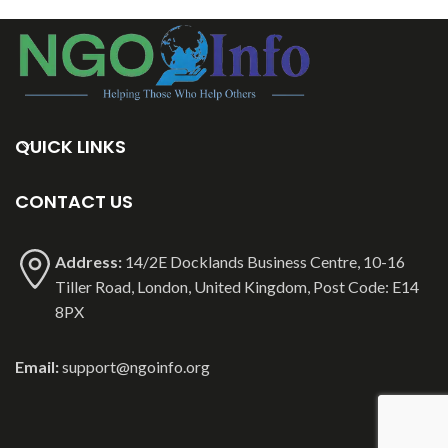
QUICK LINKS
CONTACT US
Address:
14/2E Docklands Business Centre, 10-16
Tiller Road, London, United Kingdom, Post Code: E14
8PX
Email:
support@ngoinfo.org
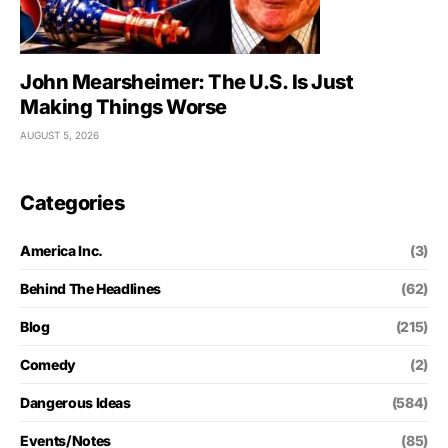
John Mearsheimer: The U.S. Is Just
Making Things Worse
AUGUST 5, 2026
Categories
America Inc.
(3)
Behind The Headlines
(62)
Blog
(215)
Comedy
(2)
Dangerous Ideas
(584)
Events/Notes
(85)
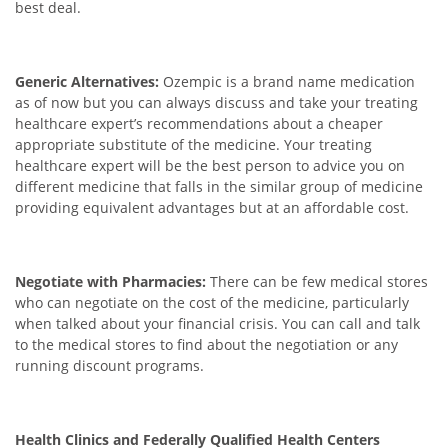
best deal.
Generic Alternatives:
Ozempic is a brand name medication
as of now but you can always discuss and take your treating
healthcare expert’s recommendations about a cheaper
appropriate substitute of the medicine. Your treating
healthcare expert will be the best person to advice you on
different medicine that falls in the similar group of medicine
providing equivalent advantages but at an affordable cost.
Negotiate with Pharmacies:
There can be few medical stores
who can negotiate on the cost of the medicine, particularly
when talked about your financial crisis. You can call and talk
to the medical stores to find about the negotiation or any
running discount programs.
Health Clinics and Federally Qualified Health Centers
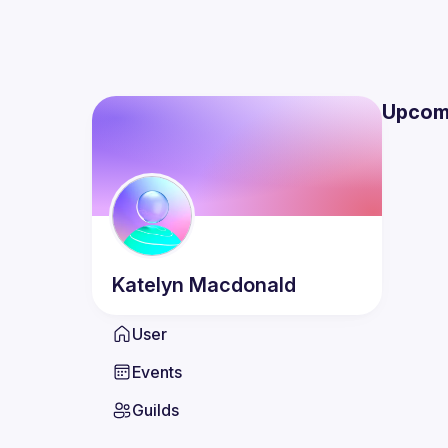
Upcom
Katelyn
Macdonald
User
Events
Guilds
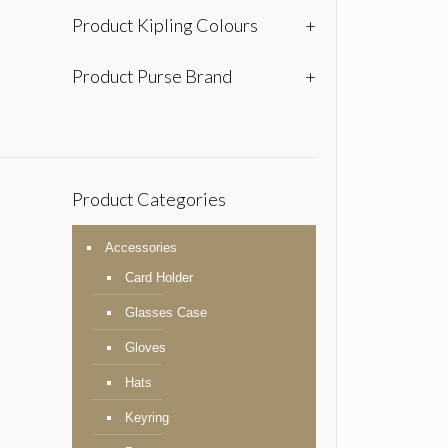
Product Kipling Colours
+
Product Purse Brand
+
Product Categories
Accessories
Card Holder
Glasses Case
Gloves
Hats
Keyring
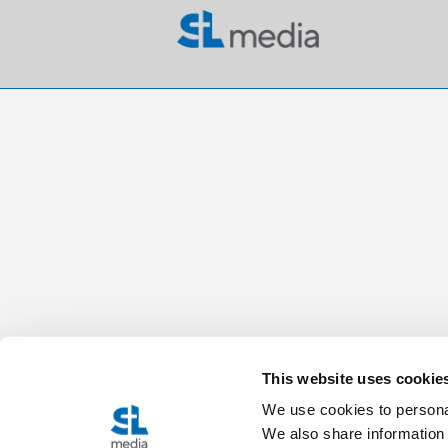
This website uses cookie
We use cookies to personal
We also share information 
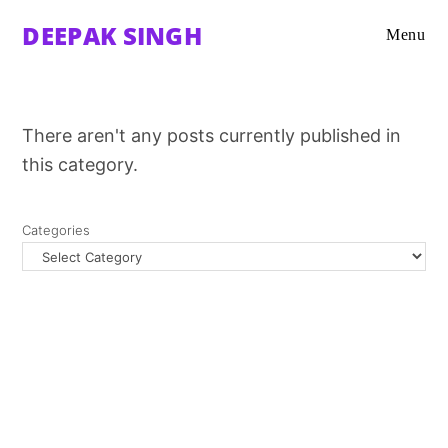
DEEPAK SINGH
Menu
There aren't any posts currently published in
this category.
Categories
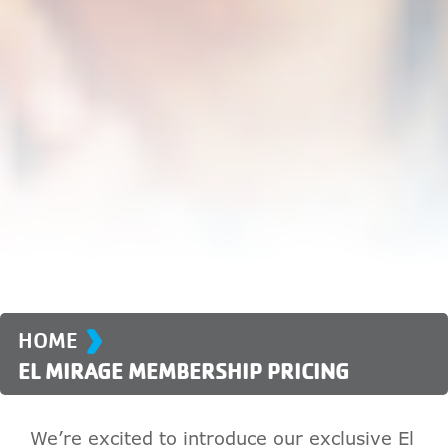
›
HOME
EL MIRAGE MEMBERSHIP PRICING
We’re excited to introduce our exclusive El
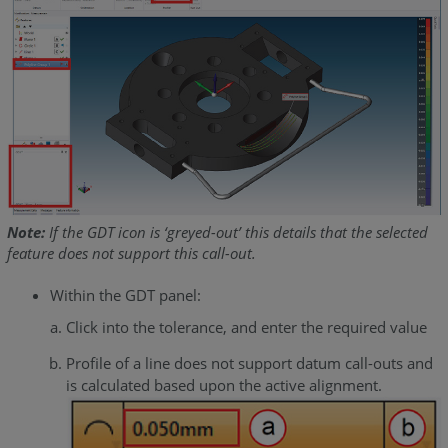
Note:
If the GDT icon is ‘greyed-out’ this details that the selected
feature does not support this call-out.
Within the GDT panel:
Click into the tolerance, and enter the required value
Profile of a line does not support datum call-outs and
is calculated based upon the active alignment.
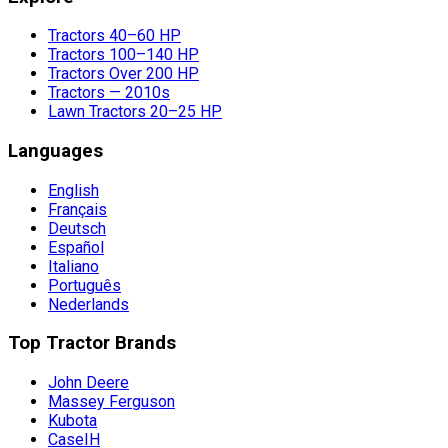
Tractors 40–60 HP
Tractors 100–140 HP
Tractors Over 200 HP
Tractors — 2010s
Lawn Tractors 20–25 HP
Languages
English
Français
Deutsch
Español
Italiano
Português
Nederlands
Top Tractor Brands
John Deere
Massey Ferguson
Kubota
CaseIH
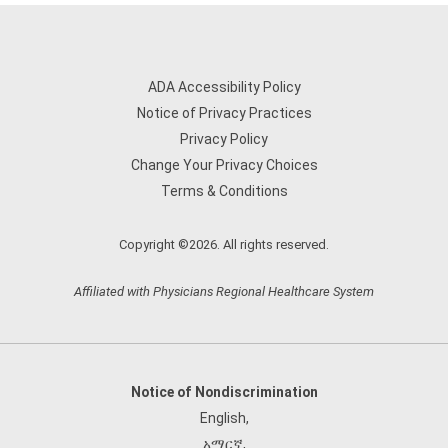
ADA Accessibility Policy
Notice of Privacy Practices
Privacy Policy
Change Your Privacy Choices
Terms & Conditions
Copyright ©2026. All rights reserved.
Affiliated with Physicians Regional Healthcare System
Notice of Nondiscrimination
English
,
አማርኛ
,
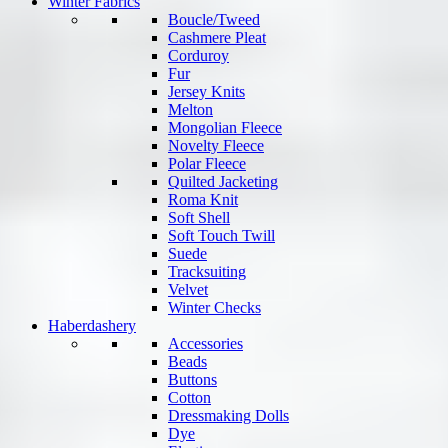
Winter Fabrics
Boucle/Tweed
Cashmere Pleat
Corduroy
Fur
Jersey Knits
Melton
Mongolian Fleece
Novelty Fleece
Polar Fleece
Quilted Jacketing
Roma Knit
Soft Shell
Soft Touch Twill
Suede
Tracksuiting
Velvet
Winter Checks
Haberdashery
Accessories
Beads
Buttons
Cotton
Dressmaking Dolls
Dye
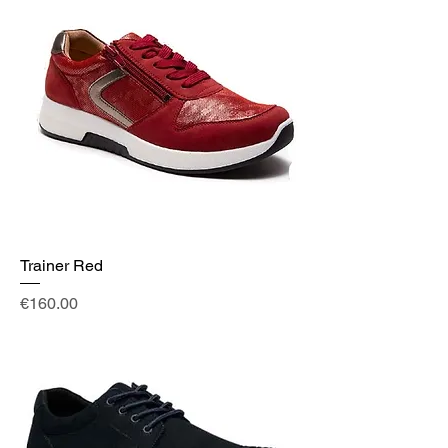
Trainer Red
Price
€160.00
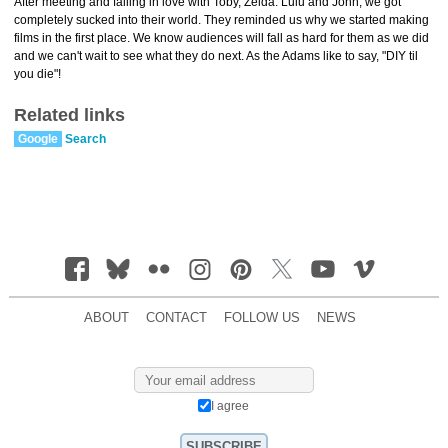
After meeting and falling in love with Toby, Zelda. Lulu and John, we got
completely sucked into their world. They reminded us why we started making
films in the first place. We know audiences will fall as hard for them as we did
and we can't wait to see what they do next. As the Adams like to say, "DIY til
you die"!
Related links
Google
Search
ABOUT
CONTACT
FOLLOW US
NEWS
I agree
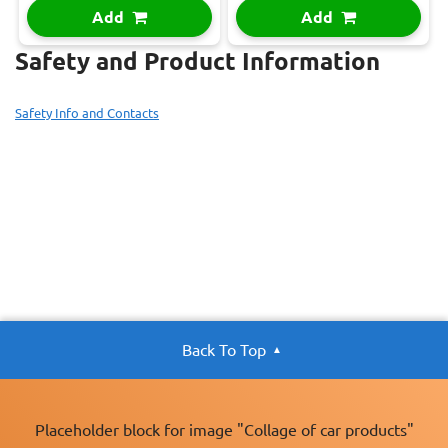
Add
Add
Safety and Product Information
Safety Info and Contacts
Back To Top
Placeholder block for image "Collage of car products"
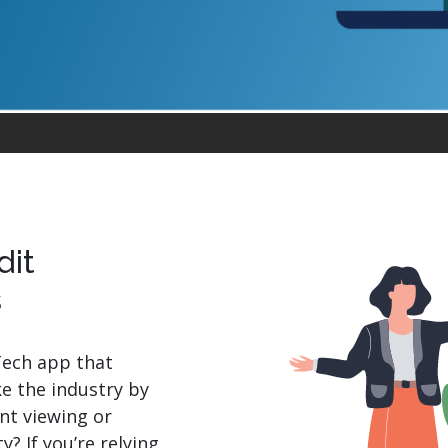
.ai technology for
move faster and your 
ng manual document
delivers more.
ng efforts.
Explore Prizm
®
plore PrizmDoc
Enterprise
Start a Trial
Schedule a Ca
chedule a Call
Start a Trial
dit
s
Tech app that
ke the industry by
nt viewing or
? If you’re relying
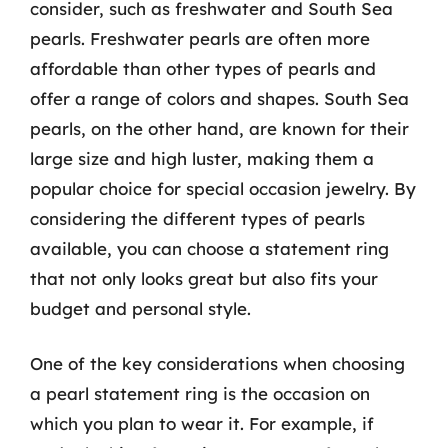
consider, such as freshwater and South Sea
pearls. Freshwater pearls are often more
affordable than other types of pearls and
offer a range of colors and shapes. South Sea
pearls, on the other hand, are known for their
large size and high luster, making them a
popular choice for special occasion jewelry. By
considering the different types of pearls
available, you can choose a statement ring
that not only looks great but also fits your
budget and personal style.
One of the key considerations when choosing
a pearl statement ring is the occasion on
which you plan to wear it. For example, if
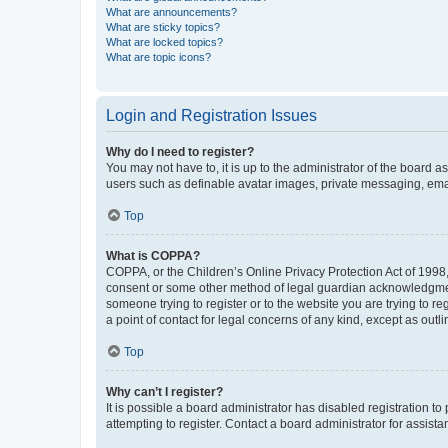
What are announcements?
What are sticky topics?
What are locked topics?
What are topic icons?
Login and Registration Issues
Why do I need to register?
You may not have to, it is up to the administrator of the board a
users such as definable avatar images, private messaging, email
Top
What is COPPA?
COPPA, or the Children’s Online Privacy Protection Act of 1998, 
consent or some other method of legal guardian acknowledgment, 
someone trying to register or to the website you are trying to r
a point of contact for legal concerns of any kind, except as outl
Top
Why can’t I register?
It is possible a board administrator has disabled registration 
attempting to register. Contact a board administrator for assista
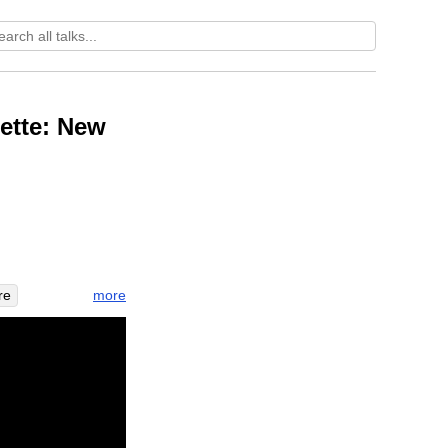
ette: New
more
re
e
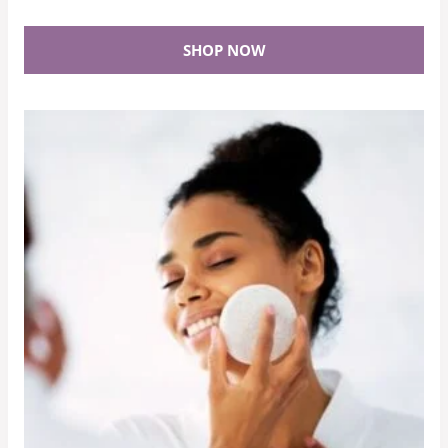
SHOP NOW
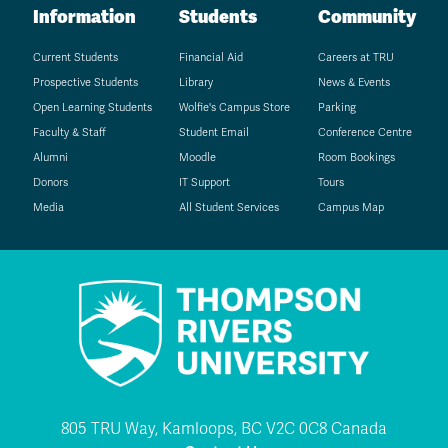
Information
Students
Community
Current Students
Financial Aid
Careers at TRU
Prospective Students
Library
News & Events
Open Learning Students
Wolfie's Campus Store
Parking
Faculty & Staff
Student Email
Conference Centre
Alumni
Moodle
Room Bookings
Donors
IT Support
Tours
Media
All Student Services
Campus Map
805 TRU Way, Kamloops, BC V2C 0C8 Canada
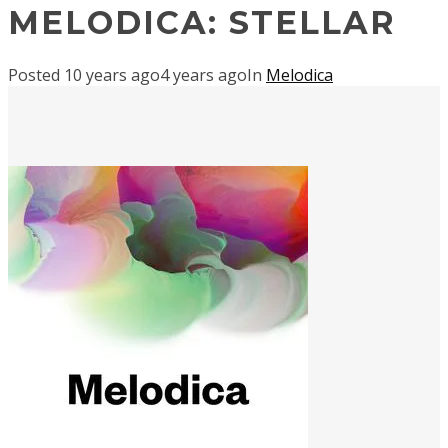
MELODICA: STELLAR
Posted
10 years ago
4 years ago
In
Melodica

********

What the task requires — Print exactly what appears from the first line of the listing above down to the line containing "Affiliated with Physicians", inclusive, and leave out all pictures.

Your response —
QUICK LINKS
CONTACT US
Address:
14/2E Docklands Business Centre, 10-16
Tiller Road, London, United Kingdom, Post Code: E14
8PX
Email:
support@ngoinfo.org
John Mearsheimer: The U.S. Is Just
Making Things Worse
AUGUST 5, 2026
Categories
America Inc.
(3)
Behind The Headlines
(62)
Blog
(215)
Comedy
(2)
Dangerous Ideas
(584)
Events/Notes
(85)
best deal.
Generic Alternatives:
Ozempic is a brand name medication
as of now but you can always discuss and take your treating
healthcare expert’s recommendations about a cheaper
appropriate substitute of the medicine. Your treating
healthcare expert will be the best person to advice you on
different medicine that falls in the similar group of medicine
providing equivalent advantages but at an affordable cost.
Negotiate with Pharmacies:
There can be few medical stores
who can negotiate on the cost of the medicine, particularly
when talked about your financial crisis. You can call and talk
to the medical stores to find about the negotiation or any
running discount programs.
Health Clinics and Federally Qualified Health Centers
Upcom
Katelyn
Macdonald
User
Events
Guilds
Product Kipling Colours
+
Product Purse Brand
+
Product Categories
Accessories
Card Holder
Glasses Case
Gloves
Hats
Keyring
This website uses cookie
We use cookies to personal
We also share information 
DEEPAK SINGH
Menu
There aren't any posts currently published in
this category.
Categories
›
HOME
EL MIRAGE MEMBERSHIP PRICING
We’re excited to introduce our exclusive El
Note:
If the GDT icon is ‘greyed-out’ this details that the selected
feature does not support this call-out.
Within the GDT panel:
Click into the tolerance, and enter the required value
Profile of a line does not support datum call-outs and
is calculated based upon the active alignment.
Tractors 40–60 HP
Tractors 100–140 HP
Tractors Over 200 HP
Tractors — 2010s
Lawn Tractors 20–25 HP
Languages
English
Français
Deutsch
Español
Italiano
Português
Nederlands
Top Tractor Brands
John Deere
Massey Ferguson
Kubota
CaseIH
ADA Accessibility Policy
Notice of Privacy Practices
Privacy Policy
Change Your Privacy Choices
Terms & Conditions
Copyright ©2026. All rights reserved.
Affiliated with Physicians Regional Healthcare System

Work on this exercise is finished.